Shouldn't Ministry To Young People Be On Everyone's Job Description?
Legacies: Reaching Young People.
By Rev. Joel Harbarger
Some pastors leave behind magnificent structures, others books and films, yet more leave behind organizations that change the world. I don’t have any of those things because I have always found the most purpose pouring myself into the lives of the people around me. I spent 3 years of my seminary time as a Youth Director and then 14 years as an ordained clergy doing Youth Ministry and then later Youth and Campus Ministry, before spending the last 20 years of my life as a parish pastor. I have also spent over 30 years volunteering at one of our Church Camps where I have pastored and mentored and loved the staff who have worked there. I have always loved the intensity of the faith development of students. Student ministry requires transparency and a lack of BS because young folks have such little tolerance for it, which is also why I am drawn to it.
Even though God changed my primary calling from youth ministry to parish ministry, I still have a soft spot in my heart (I have one on my head, too, but that’s a WHOLE `nother story!) for young disciples, so I continue to pour myself into them and that’s a good thing! All of us who are clergy should!
It can be exhausting and doesn’t pay well, but one of the joys of my ministry is seeing people who I knew as teens and college students succeed. Some became scientists, others business owners, others teachers and yet others butchers, bakers and candlestick makers. And some became clergy.
Of course, I have a special place in my heart for those who went into full-time ministry work.
So, a couple years ago, I started going to to hear them preach. Since I have my own weekly preaching gig now, I tend to go on the Sunday after Easter, one of the infamous “Low Sundays.” It has warmed my heart to see one of my “Kids” standing in a pulpit and sharing the gospel in a powerful way. And, it also warms my heart that there are quite a few of them.
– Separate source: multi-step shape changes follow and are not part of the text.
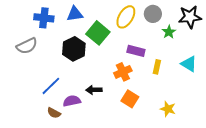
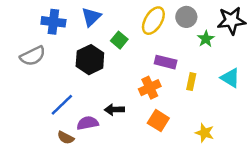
blue triangle: (75, 14) -> (91, 17), turned -36
green square: (98, 33) -> (119, 40), size x0.6

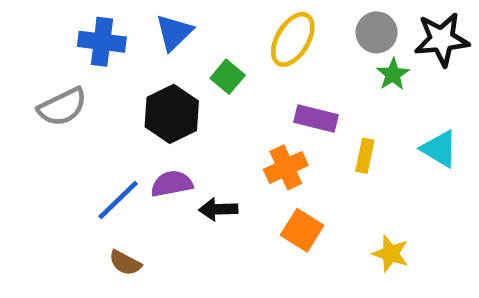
gray circle: (186, 17) -> (377, 32), moved
purple semicircle: (88, 123) -> (172, 184), moved

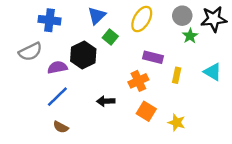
blue triangle: (174, 32) -> (97, 16), moved
purple semicircle: (172, 184) -> (57, 67), moved
yellow star: (391, 254) -> (177, 123), moved

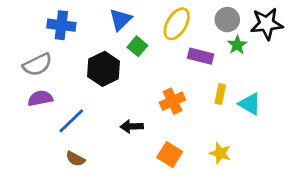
purple rectangle: (153, 57) -> (201, 56), moved
purple semicircle: (57, 67) -> (40, 98), moved
cyan triangle: (213, 72) -> (250, 104), moved
orange square: (146, 111) -> (170, 155), moved

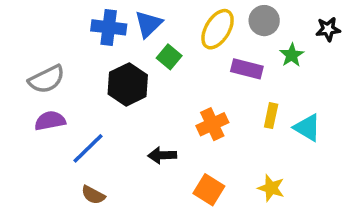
gray circle: (227, 20) -> (264, 21), moved
black star: (267, 24) -> (328, 29), size x0.6
blue cross: (61, 25) -> (109, 27), moved

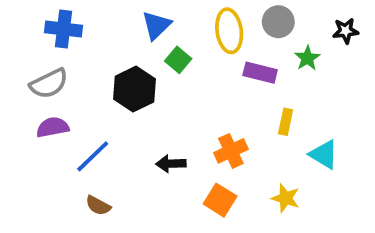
blue cross: (109, 27) -> (64, 29), moved
yellow ellipse: (218, 29) -> (229, 31), turned -39
orange cross: (212, 124) -> (231, 151), moved
cyan triangle: (307, 128) -> (324, 155), moved

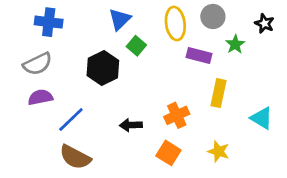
black star: (346, 31) -> (264, 23), turned 30
yellow rectangle: (286, 122) -> (218, 93), size x1.4
cyan triangle: (324, 155) -> (262, 118), moved
brown semicircle: (98, 206) -> (75, 157), size x1.6

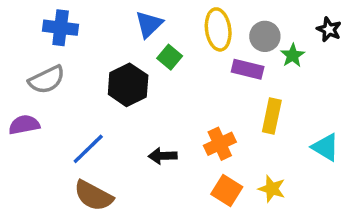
gray circle: (213, 16) -> (265, 36), moved
purple semicircle: (40, 97) -> (24, 125), moved
orange square: (168, 153) -> (227, 191), moved

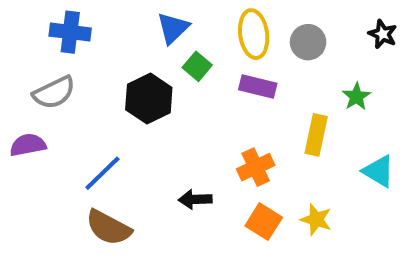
green star: (293, 55) -> (356, 97), moved
purple rectangle: (248, 69) -> (258, 86), moved
black arrow: (163, 156) -> (195, 199), moved

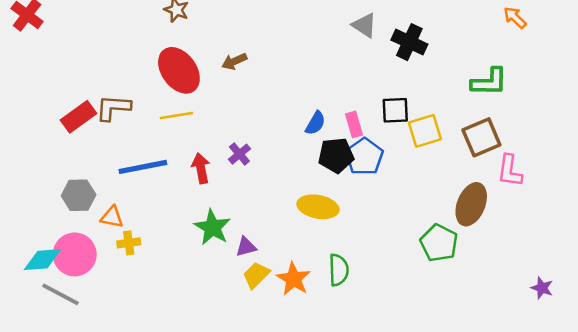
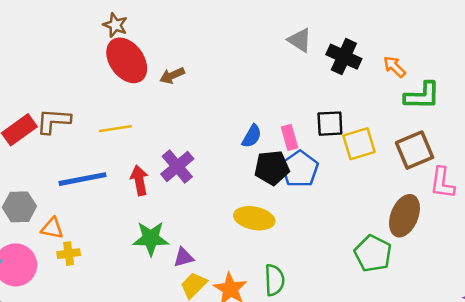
orange arrow: (515, 18) -> (394, 67), moved
red ellipse: (179, 70) -> (127, 60), moved
purple cross: (239, 154) -> (177, 166), size x1.5
green star: (212, 227) -> (151, 238), turned -30

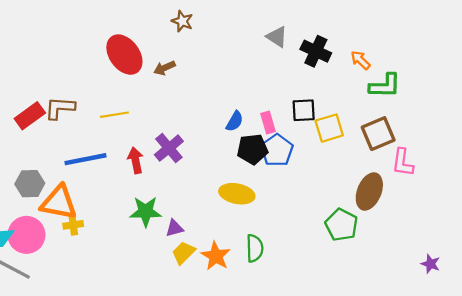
brown star: (115, 25) -> (182, 21), moved
orange triangle: (52, 228) -> (59, 203), size x1.8

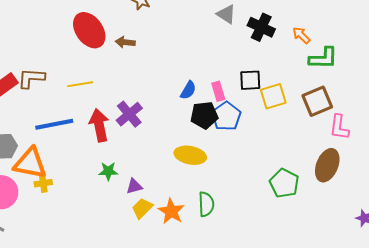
brown arrow: (164, 68) -> (125, 42), turned 30
red arrow: (136, 160) -> (99, 125), size x1.4
brown ellipse: (369, 191) -> (327, 165), moved
green star: (146, 212) -> (108, 171), size x0.7

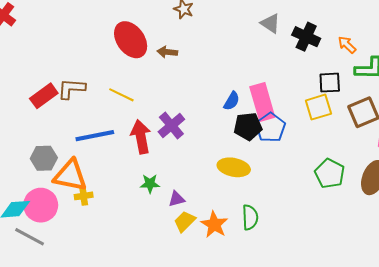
black square: (250, 80) -> (330, 83), moved
yellow line: (80, 84) -> (121, 95), turned 35
pink rectangle: (218, 91) -> (262, 102), size x1.8
green pentagon: (284, 183) -> (330, 173), moved

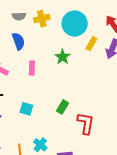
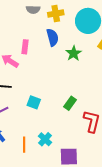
blue semicircle: (18, 41) -> (53, 37), moved
pink rectangle: (32, 68) -> (25, 47), moved

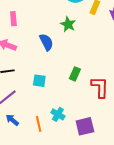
blue semicircle: (53, 37) -> (46, 42), moved
pink rectangle: (25, 47) -> (13, 19), moved

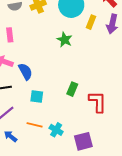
blue semicircle: (46, 42) -> (25, 72), moved
orange line: (39, 124) -> (35, 125), moved, turned -63

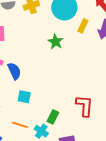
green rectangle: (72, 89) -> (53, 117), moved

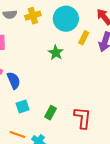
cyan square: (24, 97) -> (23, 107), turned -32
green rectangle: (53, 117) -> (51, 113), moved

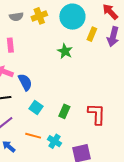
cyan square: (23, 107) -> (36, 107), turned -32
I’d start naming them, but I KNOW I’d forget one or two and that would just break my heart. So, suffice it to say, I could spend quite a few years making these annual pilgrimages.
One of my “kids” is now serving near me and is doing a great job as she is leading this church into new things, something she has always done in her appointments. Another just got appointed as the Lead Pastor to a very large church near me. Another is a missionary in Japan. Another is exploring her calling as a Chaplain. Another spent time as a US-2 Missionary in Hawaii. And the list goes on! I have been so blessed to walk alongside these young ones. So blessed!
In my not-so-humble opinion, our job in this world (clergy or not) is to be agents of change in the lives of the young people around us. It doesn’t matter if we are Youth Directors, Lead Pastors, Loan Officers or Car Sales Associates
God has blessed us with the opportunity to meet and to know these folks. Let us NEVER take that for granted or to see them as a “stepping stone” or a rung of some career ladder. They are the calling we have right now. Maybe we build magnificent structures, too. Maybe we write books, too. Maybe we make films, too. Maybe we design organizations that change the world, too. Maybe.
But, our primary work is pouring ourselves into the lives of those around us, especially the young around us.
Let us do whatever we can to help them find what God is calling them to do and to be.
Let them be our Legacies.
Rev. Joel Harbarger
Joel hails from the small town of Jackson, Ohio. He holds a BS in Social Work from Ohio University and a MDiv from Drew University Theological School in Madison, NJ. He spent many years working in Youth Ministry and Campus Ministry before he was called to be a Lead Pastor.
He has been blessed to be happily married since 1979 and has two grown children living on the West Coast. His other interests include camping, paddling, hiking, bicycling, cooking and eating great food, reading and watching movies.